People commonly equate Buddhism with meditation, but historically very few Buddhists meditated. Those who did, however, drew from a long and rich tradition of Buddhist philosophical and contemplative practice.
What the Buddha “saw” in his enlightenment experience came from the alert, wakeful consciousness of his meditation. From the perspective of some types of Buddhism, for those interested in a more monastic experience, to “practice” Buddhism is to practice meditation.
The most common meditation practice is sitting meditation, in which one establishes a sitting posture, often in a cross-legged lotus or half-lotus position, with spine erect. While it may take some time for this posture to feel comfortable, it is one which eventually will enable the practitioner to maintain both stillness and stability for a half hour, hour, or in some cases much longer.
In the Theravada tradition, the first stage of most meditation practice is calming or stilling the mind by resting the attention on some particular focal point—the breath, a word or mantra, an image of the Buddha. Simply stilling the darting and wandering attention of the mind is no easy task. “The mind has no shame,” says teacher Joseph Goldstein. “It will follow almost any train of association.” The practice of “calming the mind,” called samatha, is the practice of tranquillity. Associated with samatha is insight meditation or vipassana, which directs one’s attention toward the workings of the mind and body, developing “mindfulness” of the contents of consciousness and the changing sensations of the body.
The purpose of such practice is not to turn away from the world, but to sharpen the capacity for attentive awareness in all one’s activities. Walking meditation is another form of this practice in which mindfulness is directed carefully and explicitly toward the movements of walking. As with breath-centered meditation, it involves developing conscious awareness of what, for most people, is done on auto-pilot.

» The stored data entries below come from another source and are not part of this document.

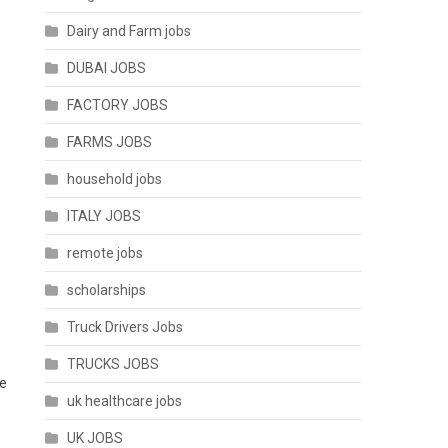
Dairy and Farm jobs
DUBAI JOBS
FACTORY JOBS
FARMS JOBS
household jobs
ITALY JOBS
remote jobs
scholarships
Truck Drivers Jobs
TRUCKS JOBS
he
uk healthcare jobs
UK JOBS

In Barre, Massachusetts at the Insight Meditation Society, a group of 40 people gather for a three-day retreat to practice vipassana or insight meditation. One of the instructors introduces this practice to those beginning the retreat: “The core of insight meditation is the practice of mindfulness, a quality of awareness which sees without judgment. Mindfulness is developed and strengthened through sitting and walking meditation. Meditation practice may begin by simply paying careful attention to the breath, in and out, and returning over and over to the breath when the mind wanders. The deepening stability and calmness of mind developed through this practice slowly renders the mind fit to see more clearly into itself. Such clear seeing gradually sets us free, dissolving barriers to the full development of wisdom and compassion.”